[Material provided Boundary: Start]
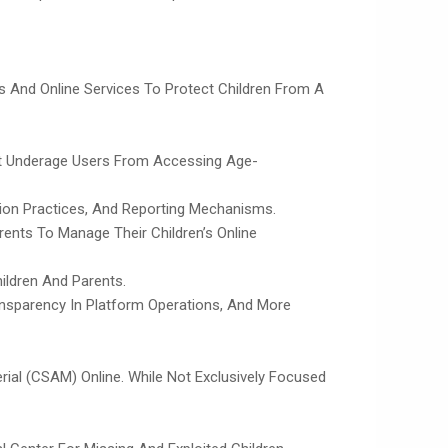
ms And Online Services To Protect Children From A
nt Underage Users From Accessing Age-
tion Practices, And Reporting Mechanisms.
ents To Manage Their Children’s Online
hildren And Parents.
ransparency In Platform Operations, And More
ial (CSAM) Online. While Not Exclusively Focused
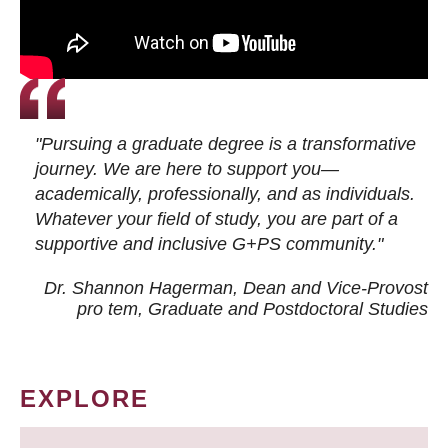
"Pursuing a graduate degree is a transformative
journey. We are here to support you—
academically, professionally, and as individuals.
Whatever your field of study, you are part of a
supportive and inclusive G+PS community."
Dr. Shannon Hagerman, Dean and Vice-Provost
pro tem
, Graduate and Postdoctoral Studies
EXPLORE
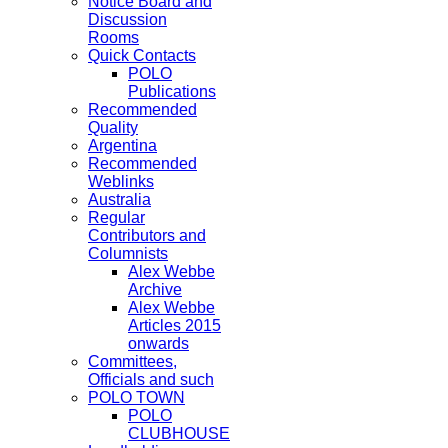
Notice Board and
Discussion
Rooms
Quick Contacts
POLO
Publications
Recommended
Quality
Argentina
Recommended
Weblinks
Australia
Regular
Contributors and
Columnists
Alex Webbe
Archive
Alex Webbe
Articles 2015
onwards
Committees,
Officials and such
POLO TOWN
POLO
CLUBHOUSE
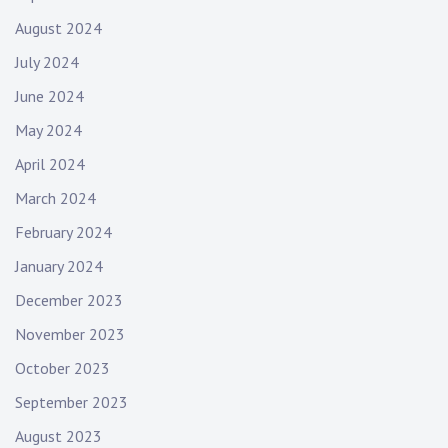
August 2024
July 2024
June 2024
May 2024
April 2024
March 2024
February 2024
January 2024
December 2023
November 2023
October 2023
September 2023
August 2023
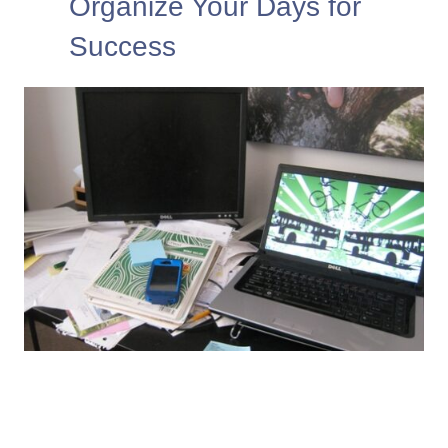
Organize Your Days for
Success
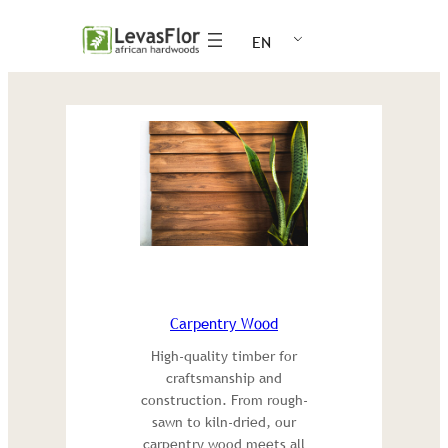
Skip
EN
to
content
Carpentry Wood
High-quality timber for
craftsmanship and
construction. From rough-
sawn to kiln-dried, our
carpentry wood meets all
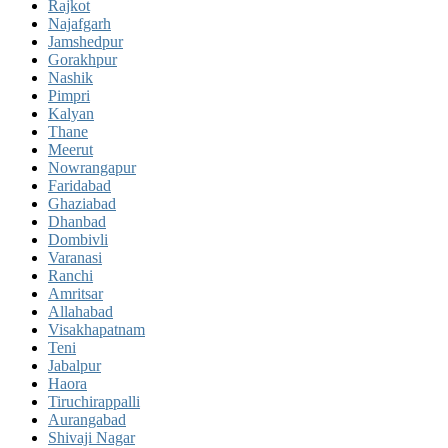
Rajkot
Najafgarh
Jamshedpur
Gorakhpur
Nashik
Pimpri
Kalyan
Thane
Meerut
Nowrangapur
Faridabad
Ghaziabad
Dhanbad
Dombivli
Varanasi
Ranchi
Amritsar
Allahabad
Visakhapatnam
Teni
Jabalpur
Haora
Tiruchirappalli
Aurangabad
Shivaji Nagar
[Material provided Boundary: End]
**Required action**: Your answer should consist of copies of the lines above that include the string "Children".

**Answer section**:
ms And Online Services To Protect Children From A
ents To Manage Their Children’s Online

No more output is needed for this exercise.